Model selection is a cornerstone of statistical inference, where information criteria are widely employed to balance model fit and complexity. However, classical likelihood-based criteria are often highly sensitive to contamination, outliers, and model misspecification. In this paper, we develop a robust alternative based on the Exponential-Polynomial Divergence, a flexible extension of existing divergence measures that enhances adaptability to diverse data irregularities. The proposed Exponential-Polynomial Divergence Information Criterion preserves the objective of approximating the discrepancy between the true model and candidate models while incorporating robustness against anomalous observations. Its theoretical properties are established, and robustness is examined through influence function analysis, demonstrating controlled sensitivity to extreme data points. For practical implementation, a data-driven tuning parameter selection strategy based on generalized score matching is employed, ensuring improved computational stability and efficiency. The effectiveness of the proposed method is demonstrated through extensive simulation studies under varying contamination levels, as well as real data applications involving linear mixed-effects panel data models and neural network-based prediction tasks. The results consistently show improved stability and reliability compared to classical likelihood and density power divergence-based information criteria. The proposed framework thus provides a practical and unified approach for model selection in complex and contaminated data settings.
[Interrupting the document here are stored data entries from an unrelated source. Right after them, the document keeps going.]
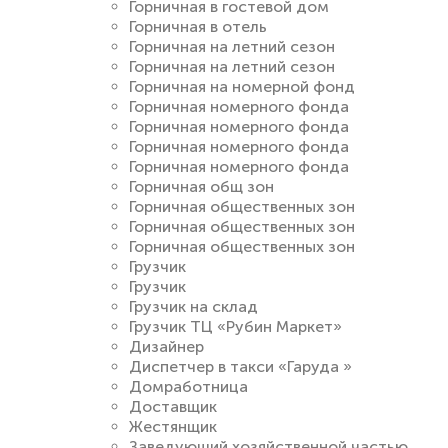
Горничная в гостевой дом
Горничная в отель
Горничная на летний сезон
Горничная на летний сезон
Горничная на номерной фонд
Горничная номерного фонда
Горничная номерного фонда
Горничная номерного фонда
Горничная номерного фонда
Горничная общ зон
Горничная общественных зон
Горничная общественных зон
Горничная общественных зон
Грузчик
Грузчик
Грузчик на склад
Грузчик ТЦ «Рубин Маркет»
Дизайнер
Диспетчер в такси «Гаруда »
Домработница
Доставщик
Жестянщик
Заведующий хозяйственной частью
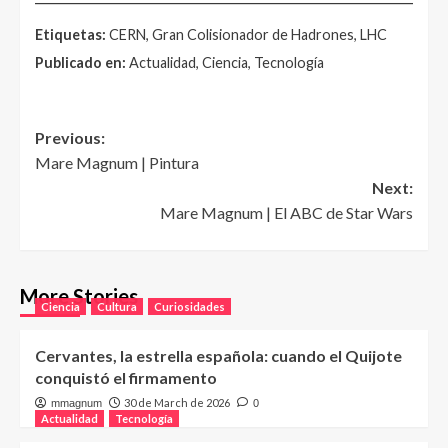
Etiquetas:
CERN, Gran Colisionador de Hadrones, LHC
Publicado en:
Actualidad, Ciencia, Tecnología
Post
Previous:
Mare Magnum | Pintura
navigation
Next:
Mare Magnum | El ABC de Star Wars
More Stories
Ciencia
Cultura
Curiosidades
Cervantes, la estrella española: cuando el Quijote
conquistó el firmamento
30 de March de 2026
mmagnum
0
Actualidad
Tecnología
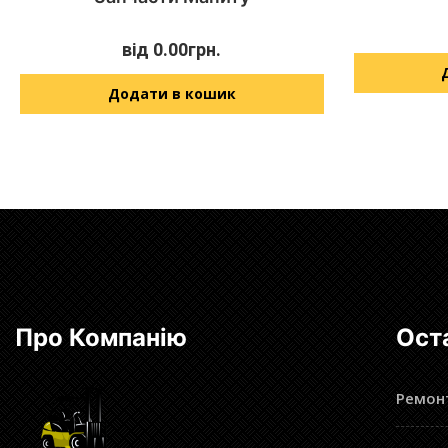
від
0.00
грн.
Додати в кошик
Про Компанію
Ост
Ремонт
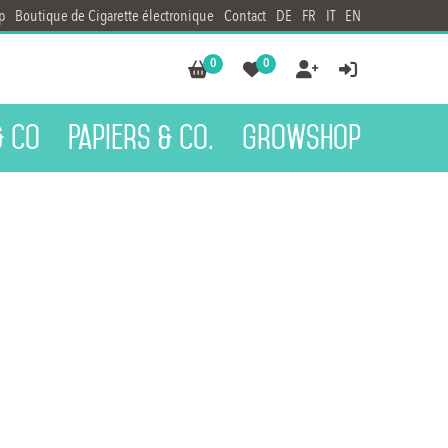
p
Boutique de Cigarette électronique
Contact
DE
FR
IT
EN
0
0




& Co
Papiers & Co.
Growshop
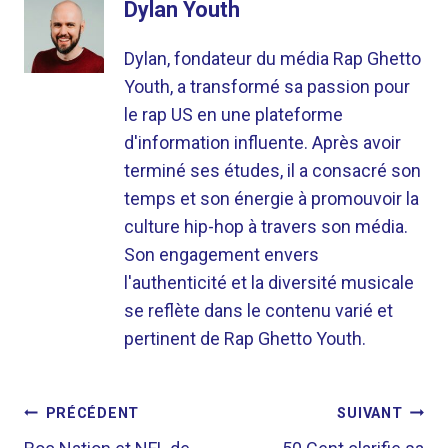
Dylan Youth
Dylan, fondateur du média Rap Ghetto
Youth, a transformé sa passion pour
le rap US en une plateforme
d'information influente. Après avoir
terminé ses études, il a consacré son
temps et son énergie à promouvoir la
culture hip-hop à travers son média.
Son engagement envers
l'authenticité et la diversité musicale
se reflète dans le contenu varié et
pertinent de Rap Ghetto Youth.
NAVIGATION
PRÉCÉDENT
SUIVANT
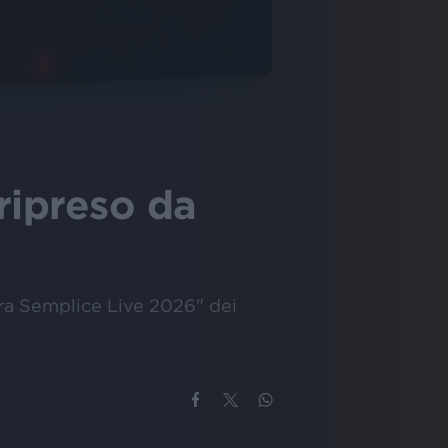
 ripreso da
ora Semplice Live 2026" dei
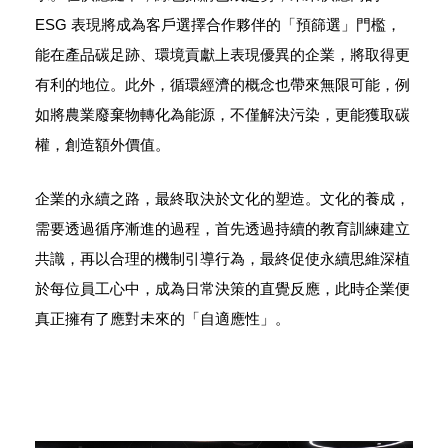
ESG 表現將成為客戶選擇合作夥伴的「預篩選」門檻，
能在產品碳足跡、環境貢獻上表現優異的企業，將取得更
有利的地位。此外，循環經濟的概念也帶來無限可能，例
如將農業廢棄物轉化為能源，不僅解決污染，更能獲取碳
權，創造額外價值。
企業的永續之路，最終取決於文化的塑造。文化的養成，
需要透過循序漸進的過程，首先透過持續的教育訓練建立
共識，再以合理的機制引導行為，最終促使永續思維深植
於每位員工心中，成為日常決策的直覺反應，此時企業便
真正擁有了應對未來的「自適應性」。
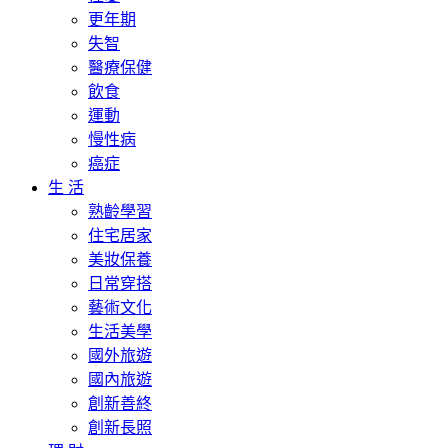
更年期
失智
醫療保健
飲食
運動
慢性病
癌症
生 活
熟齡學習
住宅居家
美妝保養
日常穿搭
藝術文化
生活美學
國外旅遊
國內旅遊
創新善終
創新長照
翻译：模型选择是统计推断的基石，其中信息准则被广泛用于平衡模型拟合与复杂性。然而，传统的基于似然的准则往往对污染、异常值和模型误设定高度敏感。本文提出一种基于指数-多项式散度的稳健替代方法，该散度是对现有散度度量的灵活扩展，能增强对多样化数据不规则性的适应性。所提出的指数-多项式散度信息准则保留了近似真实模型与候选模型之间差异的目标，同时纳入了对异常观测的稳健性。其理论性质得以建立，并通过影响函数分析检验稳健性，表明对极端数据点具有受控敏感性。在实际应用中，采用基于广义评分匹配的数据驱动调参选择策略，以确保计算稳定性与效率的提升。通过不同污染水平下的广泛模拟研究，以及涉及线性混合效应面板数据模型和基于神经网络的预测任务的实际数据应用，验证了所提方法的有效性。与基于经典似然和密度幂散度的信息准则相比，结果一致展现出更优的稳定性与可靠性。因此，所提出的框架为复杂及污染数据环境下的模型选择提供了一种实用且统一的途径。